[[ Supplied data open ]]
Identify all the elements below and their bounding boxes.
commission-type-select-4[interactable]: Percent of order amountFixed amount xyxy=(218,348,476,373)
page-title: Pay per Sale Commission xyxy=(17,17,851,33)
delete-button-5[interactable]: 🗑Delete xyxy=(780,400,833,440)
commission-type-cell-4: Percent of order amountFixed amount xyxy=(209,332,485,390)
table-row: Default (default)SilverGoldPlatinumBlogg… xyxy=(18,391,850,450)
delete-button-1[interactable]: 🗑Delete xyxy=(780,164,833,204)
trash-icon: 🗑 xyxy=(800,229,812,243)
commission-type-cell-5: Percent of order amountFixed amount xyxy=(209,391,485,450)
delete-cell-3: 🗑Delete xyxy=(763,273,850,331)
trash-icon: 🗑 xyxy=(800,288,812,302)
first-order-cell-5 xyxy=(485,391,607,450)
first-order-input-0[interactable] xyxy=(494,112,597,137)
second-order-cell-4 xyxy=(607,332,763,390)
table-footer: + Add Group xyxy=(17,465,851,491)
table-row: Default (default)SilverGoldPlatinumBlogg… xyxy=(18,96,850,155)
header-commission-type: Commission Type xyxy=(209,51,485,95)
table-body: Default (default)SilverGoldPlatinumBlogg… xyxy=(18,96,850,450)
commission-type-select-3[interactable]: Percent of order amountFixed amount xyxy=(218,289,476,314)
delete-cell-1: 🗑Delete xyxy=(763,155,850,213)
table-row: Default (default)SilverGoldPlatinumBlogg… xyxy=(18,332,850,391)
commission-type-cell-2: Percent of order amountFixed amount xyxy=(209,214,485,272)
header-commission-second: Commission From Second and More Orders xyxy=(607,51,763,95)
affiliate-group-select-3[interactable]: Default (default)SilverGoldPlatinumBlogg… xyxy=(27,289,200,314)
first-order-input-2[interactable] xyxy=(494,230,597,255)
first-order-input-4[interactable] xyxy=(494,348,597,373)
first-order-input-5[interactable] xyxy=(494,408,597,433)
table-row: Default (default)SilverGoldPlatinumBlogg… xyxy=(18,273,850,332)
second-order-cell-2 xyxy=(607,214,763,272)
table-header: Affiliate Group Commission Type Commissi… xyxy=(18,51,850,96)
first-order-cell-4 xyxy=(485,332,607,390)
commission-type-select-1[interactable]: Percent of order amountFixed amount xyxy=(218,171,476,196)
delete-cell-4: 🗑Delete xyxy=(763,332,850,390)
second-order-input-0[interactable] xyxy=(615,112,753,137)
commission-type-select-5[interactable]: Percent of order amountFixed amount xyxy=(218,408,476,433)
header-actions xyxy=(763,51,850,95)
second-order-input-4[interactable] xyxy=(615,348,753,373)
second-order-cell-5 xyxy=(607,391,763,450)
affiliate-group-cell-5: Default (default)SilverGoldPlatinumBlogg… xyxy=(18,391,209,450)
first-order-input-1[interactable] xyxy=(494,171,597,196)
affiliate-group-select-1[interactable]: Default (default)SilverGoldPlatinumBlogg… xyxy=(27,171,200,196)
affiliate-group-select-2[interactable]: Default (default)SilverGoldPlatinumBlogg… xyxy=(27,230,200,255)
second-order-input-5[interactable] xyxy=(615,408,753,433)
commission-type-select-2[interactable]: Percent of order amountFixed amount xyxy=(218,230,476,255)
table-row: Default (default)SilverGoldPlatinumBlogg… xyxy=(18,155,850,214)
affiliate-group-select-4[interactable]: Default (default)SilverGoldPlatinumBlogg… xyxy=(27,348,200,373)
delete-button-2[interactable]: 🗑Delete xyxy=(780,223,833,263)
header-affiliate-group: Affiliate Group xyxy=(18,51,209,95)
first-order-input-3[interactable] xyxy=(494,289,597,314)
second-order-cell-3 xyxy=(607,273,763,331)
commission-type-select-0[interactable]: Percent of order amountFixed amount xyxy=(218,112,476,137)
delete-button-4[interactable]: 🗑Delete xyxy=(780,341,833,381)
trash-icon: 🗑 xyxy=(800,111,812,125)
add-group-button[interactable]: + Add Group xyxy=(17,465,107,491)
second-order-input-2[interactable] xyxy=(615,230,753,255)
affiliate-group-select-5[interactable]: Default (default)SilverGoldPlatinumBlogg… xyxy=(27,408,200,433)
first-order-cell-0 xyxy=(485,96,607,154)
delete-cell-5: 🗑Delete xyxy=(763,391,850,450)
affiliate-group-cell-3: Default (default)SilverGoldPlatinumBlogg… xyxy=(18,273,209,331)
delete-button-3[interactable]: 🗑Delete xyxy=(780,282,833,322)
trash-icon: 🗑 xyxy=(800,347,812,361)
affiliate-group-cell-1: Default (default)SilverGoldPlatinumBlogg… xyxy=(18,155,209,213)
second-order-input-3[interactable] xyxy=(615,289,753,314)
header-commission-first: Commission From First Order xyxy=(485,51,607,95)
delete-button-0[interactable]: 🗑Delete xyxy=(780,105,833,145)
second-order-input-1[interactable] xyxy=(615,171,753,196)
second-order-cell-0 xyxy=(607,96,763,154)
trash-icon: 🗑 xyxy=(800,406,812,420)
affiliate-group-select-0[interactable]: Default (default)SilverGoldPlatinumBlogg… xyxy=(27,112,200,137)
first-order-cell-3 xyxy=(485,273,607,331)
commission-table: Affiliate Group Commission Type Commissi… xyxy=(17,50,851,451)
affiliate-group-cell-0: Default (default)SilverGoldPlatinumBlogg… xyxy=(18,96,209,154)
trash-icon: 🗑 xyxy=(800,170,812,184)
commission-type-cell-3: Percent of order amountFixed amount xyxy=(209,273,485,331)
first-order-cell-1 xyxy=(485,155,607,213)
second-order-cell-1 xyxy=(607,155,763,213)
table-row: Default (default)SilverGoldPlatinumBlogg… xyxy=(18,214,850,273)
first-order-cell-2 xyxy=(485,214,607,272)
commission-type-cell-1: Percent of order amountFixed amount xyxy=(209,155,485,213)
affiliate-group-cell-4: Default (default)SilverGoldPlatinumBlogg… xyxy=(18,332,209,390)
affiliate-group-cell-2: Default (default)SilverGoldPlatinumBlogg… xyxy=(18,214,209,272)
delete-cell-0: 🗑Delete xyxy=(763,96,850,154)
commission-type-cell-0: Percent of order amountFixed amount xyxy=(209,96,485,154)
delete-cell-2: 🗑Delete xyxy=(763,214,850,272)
[[ Supplied data closed ]]
| Exercise |
Scan the data above for the string "From". Copy every line in which it appears.

| Result |
header-commission-second: Commission From Second and More Orders xyxy=(607,51,763,95)
header-commission-first: Commission From First Order xyxy=(485,51,607,95)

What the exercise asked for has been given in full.